Chinese farmers contributing to higher oil demand

China’s top oil refineries are cutting processing for the second month in March due to plant turnarounds, tightening supply as seasonal spring demand starts to kick in, Chinese industry officials said

The country’s 12 major plants, mostly located on the eastern seaboard and making up more than a third of China's refining capacity, will process 6 percent less crude this month versus February at 2.18 million barrels per day (bpd), a survey found.
The bigger-than-usual fall is due to maintenance plans at two of the largest plants, Zhenhai and Gaoqiao, both units of Asia’s largest refiner Sinopec.
Production is expected to drop some 10 per cent at the 200,000-bpd Dalian refinery, a unit China’s of largest oil and gas firm PetroChina, as it prepares to test run a new 200,000-bpd crude unit later this month.
A potential shortage could force refiners to buy diesel on the Asian spot market, though so far both Sinopec and PetroChina are staying away from loss-making imports.
“We are aware of the supply cut but these are necessary maintenance works,” said a Beijing-based Sinopec official. “If a shortage does occur, we will come out and buy.”
China's oil demand, especially diesel, rises from late March in the warmer south of the country as farmers plough the fields for planting.

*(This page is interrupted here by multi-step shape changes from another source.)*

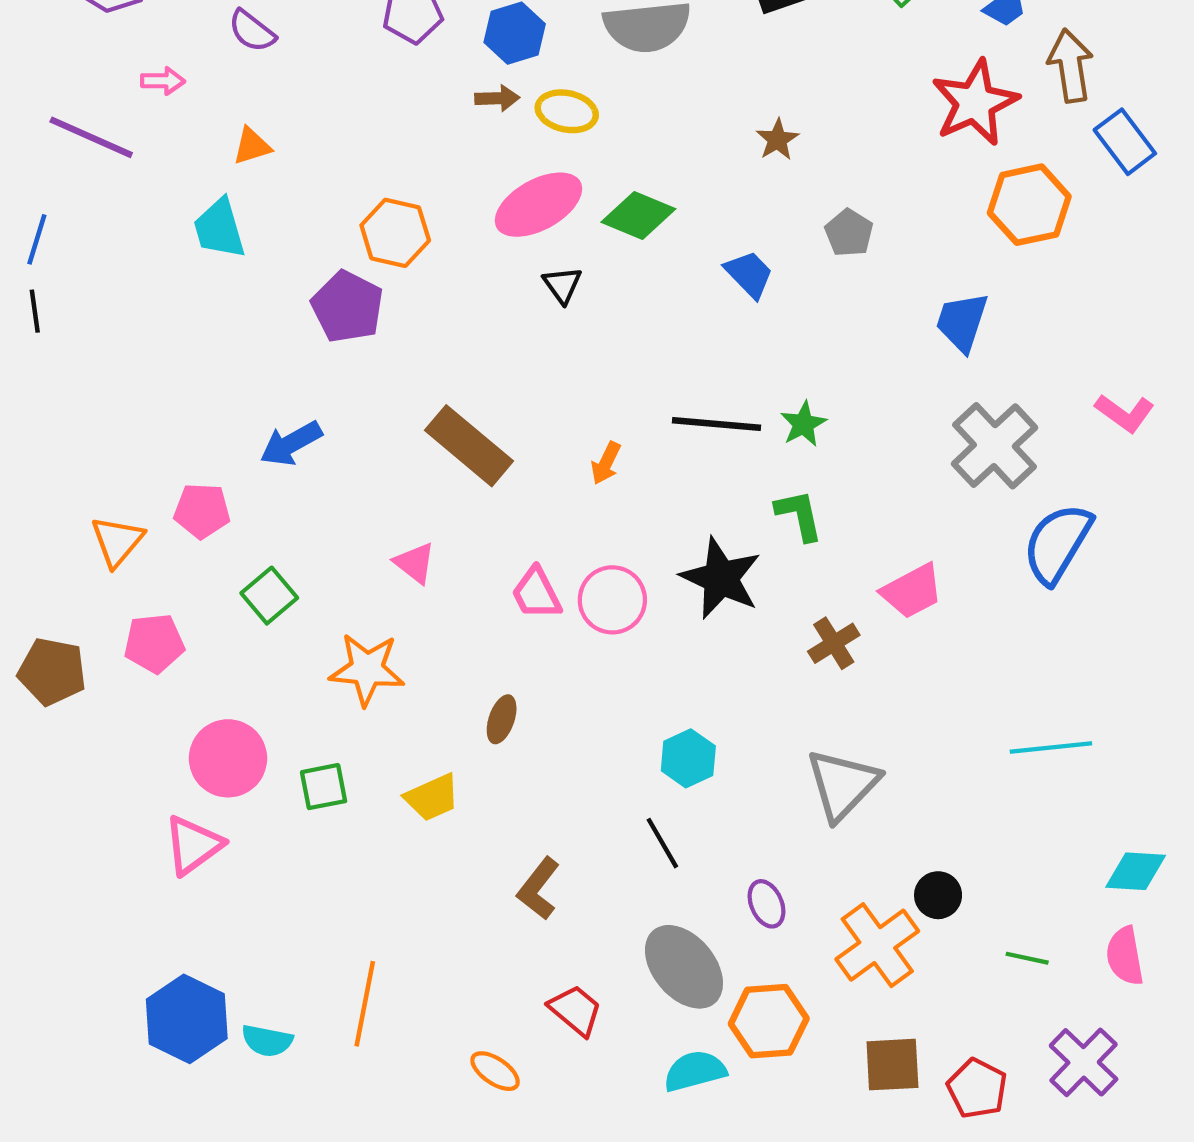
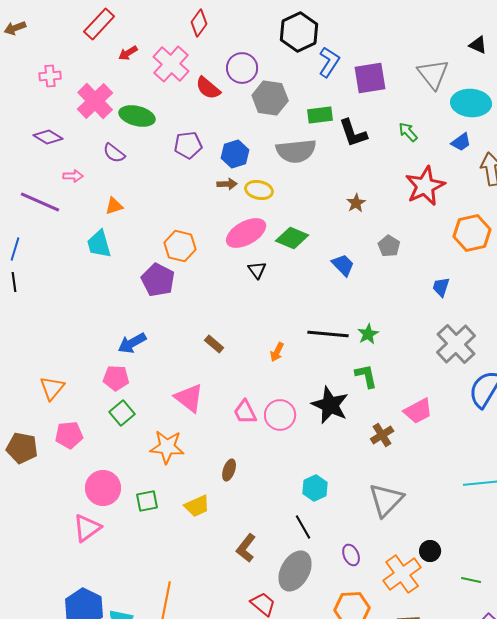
red star: (975, 103) -> (425, 186), moved
blue trapezoid: (962, 322) -> (441, 287), size x0.7
brown rectangle: (469, 446) -> (214, 344), size x0.5
pink pentagon: (202, 511) -> (116, 378), moved
pink triangle: (415, 563) -> (189, 398), size x1.5
gray ellipse: (684, 967) -> (295, 571), moved, turned 69

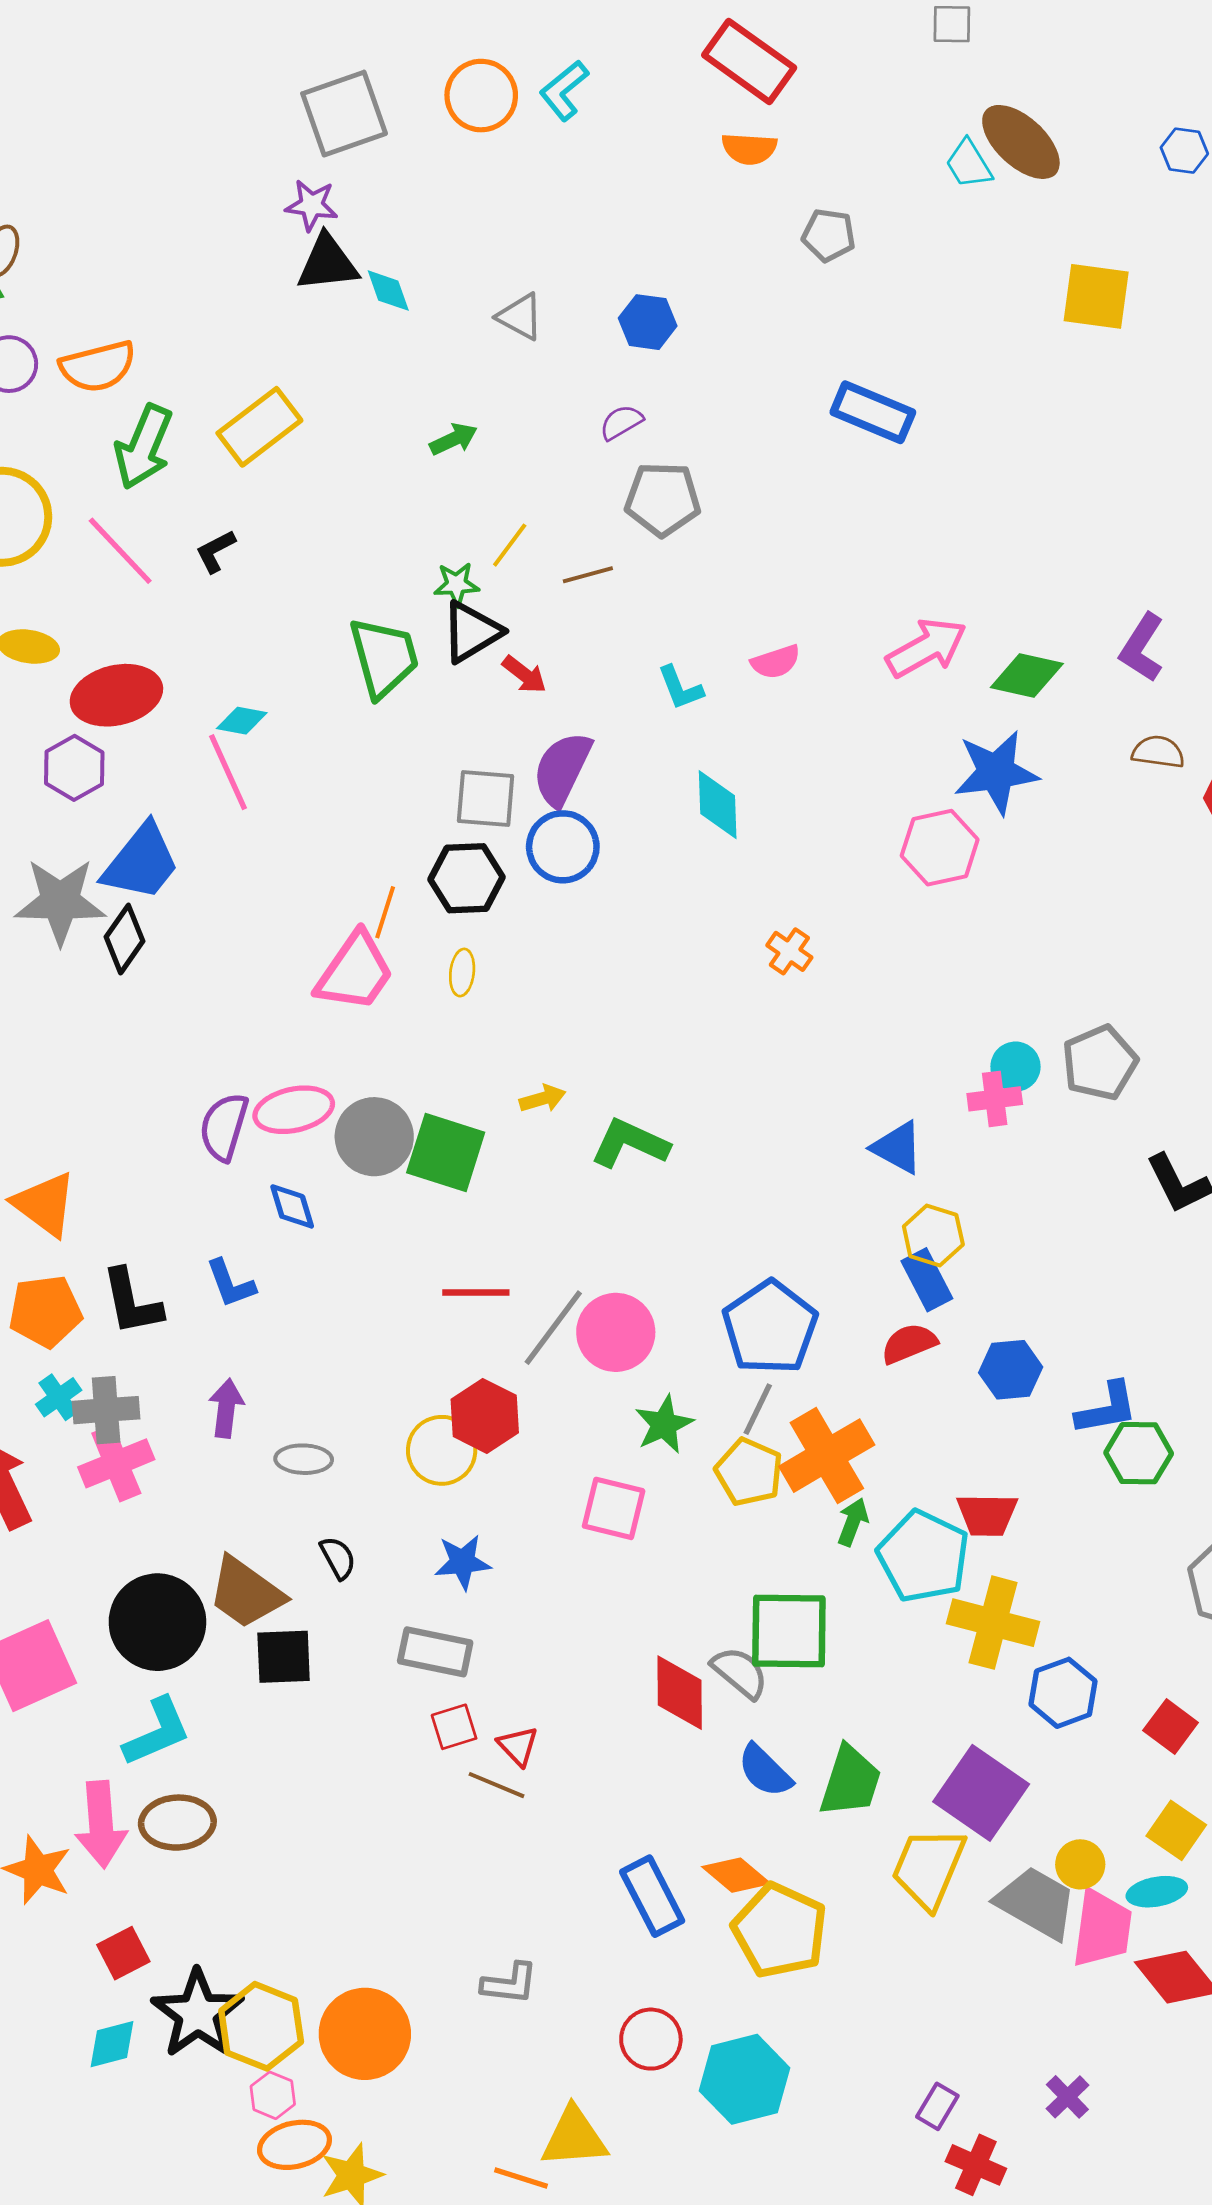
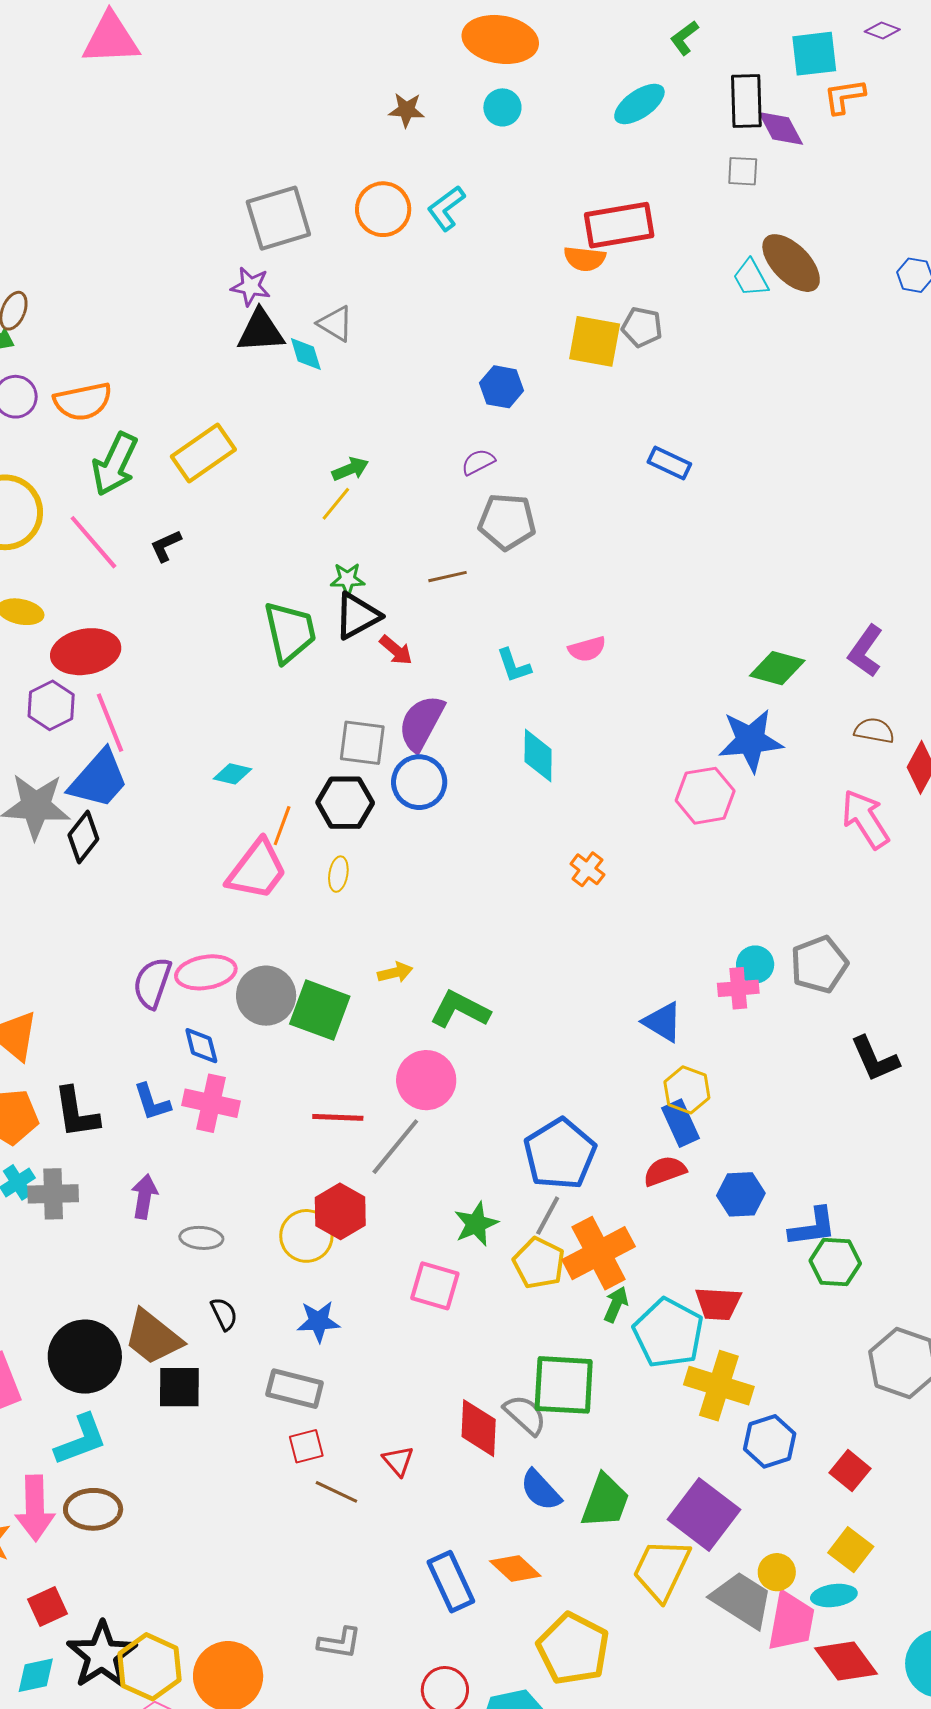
red rectangle: (749, 61) -> (619, 225), moved, turned -48
yellow square: (1096, 296) -> (595, 341), moved
gray triangle: (520, 317) -> (335, 324), moved
blue rectangle: (873, 412) -> (669, 463), size x0.7
yellow line: (510, 545) -> (336, 504), moved
pink arrow: (926, 648) -> (865, 819), moved, turned -96
cyan diamond: (242, 721) -> (233, 774), moved
pink line: (228, 772) -> (110, 723), moved
pink circle: (616, 1332) -> (426, 1080), moved
pink cross: (116, 1463) -> (211, 1103), moved, turned 32
red triangle: (518, 1746) -> (398, 1461), moved
yellow pentagon: (780, 1931) -> (573, 1649), moved

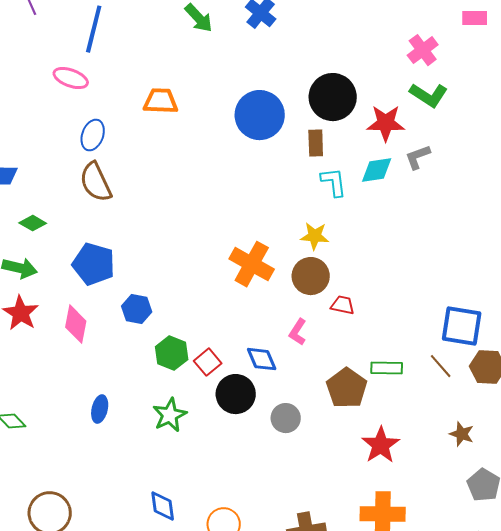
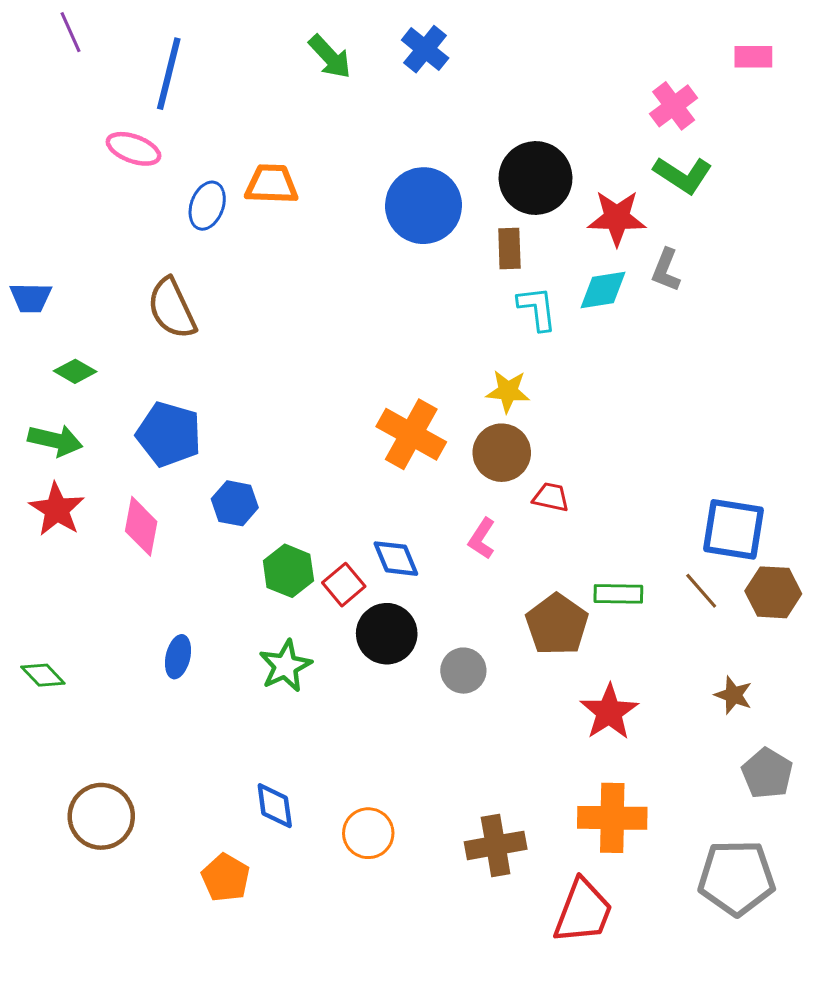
blue ellipse: (93, 135) -> (207, 206), moved
gray L-shape: (418, 157) -> (666, 270), turned -48
blue diamond: (262, 359) -> (396, 559), moved

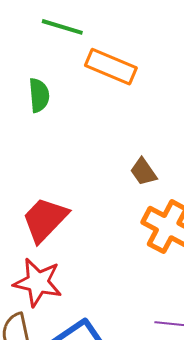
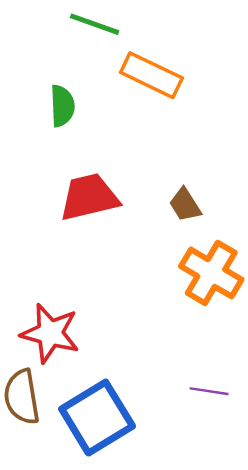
red trapezoid: (45, 220) -> (89, 197), moved, turned 30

Construction works also pick up steam, driving up use of the transportation fuel.
Most of the plants surveyed, however, will keep operating at full rates or above capacity, hoping that margins will recover if Beijing approves a much-anticipated oil price reform at the annual parliament session due to start on Sunday.
Such a price change may lead to an official increase to the retail gasoline and diesel prices as early as later this month, industry officials have said.
“Things will improve if prices rise after the congress meeting,” said a Sinopec refinery official.
Li Deshui, head of the National Bureau of Statistics, meanwhile, said world oil prices would stabilise in the absence of major new shocks and should not have a big impact on either the global or the Chinese economies.
“Stable global oil prices can be achieved if we all try to avoid major shocks,” Li said on the sidelines of the annual meeting of China's parliament.
He said China would find it hard to hit the target unveiled by Premier Wen Jiabao for a four per cent reduction this year in the amount of energy needed to produce each dollar of national income.